In the field of audiology, the external structures of the ear are most often referred to as the 'pinna'. While the term 'auricle' is still sometimes used, it is uncommon.
The pinna refers to the part of the ear that most of us think of when we refer to ears; the bit that sticks out from our head. It is a cartilaginous structure, and while there is certainly variation among human ears, many structures are common enough to have technical names. The outer rim is the helix, and the inner rim or fold is the antihelix. On most ears these to rims meet at their lower terminus on the ear lobe. The little cartilaginous protrusion that sticks out over the entrance to the ear canal is called the tragus. The little bump or joggle just before the antihelix meets the lobe is the antitragus. Between the tragus and the antitragus is a gap known as the intertragal notch. The central 'cup', adjoining the entrance to the ear canal, is the cavum concha, or simply the concha. The entrance to the ear canal is called the external auditory meatus. This is not a full list of terminology, but these are the major landmarks of the pinna. You may also have come across the term Darwin's tubercle, a thickening on the rim of the helix that is sometimes used in biology classes as an example of an autosomal dominant trait.
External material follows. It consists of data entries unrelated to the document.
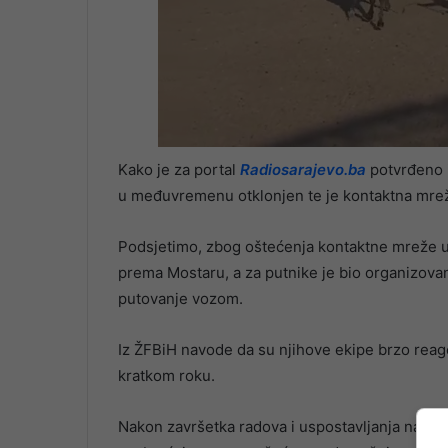
Kako je za portal
Radiosarajevo.ba
potvrđeno 
u međuvremenu otklonjen te je kontaktna mrež
Podsjetimo, zbog oštećenja kontaktne mreže u 
prema Mostaru, a za putnike je bio organizovan
putovanje vozom.
Iz ŽFBiH navode da su njihove ekipe brzo reago
kratkom roku.
Nakon završetka radova i uspostavljanja napaj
The pinna is shaped to funnel sound into the ear canal, and this aids in amplifying certain frequencies. The adult concha is shaped to hold a 'pocket' of air that has a natural resonant frequency of 5000 Hz.; this is paired with the shape of the ear canal, which has a resonant frequency of 2500 Hz. This has the effect of amplifying these frequencies at the eardrum by approximately 10 to 12 decibels; the middle ear, on the other hand, is optimized for amplifying sounds from about 100 Hz. to 2000 Hz. Together these structures amplify the frequencies from 100-5000 Hz., which are the sounds most important for understanding human speech.
The shape of the pinna also aids in helping us localize the direction sounds come from. Having one ear on each side allows us to easily determine which side a sound is coming from, but in order to judge front-to-back localization, we would have to add another ear. The Pinnae help us get around this by amplifying sounds that are at eye level and directly in front of the listener, and attenuating sounds that come from behind or from above or below.
And finally, the pinna, and particularly the tragus, also helps to protect us from foreign objects entering the ear canal, and the intertragal notch allows gravity to remove sweat, dust, dirt, bugs, and crumbles of earwax from the concha with a minimum of fuss.
The primary reference for this writeup was Audiology: The Fundamentals by Fred H. Bess and Larry E. Humes. This was supplemented by my class notes.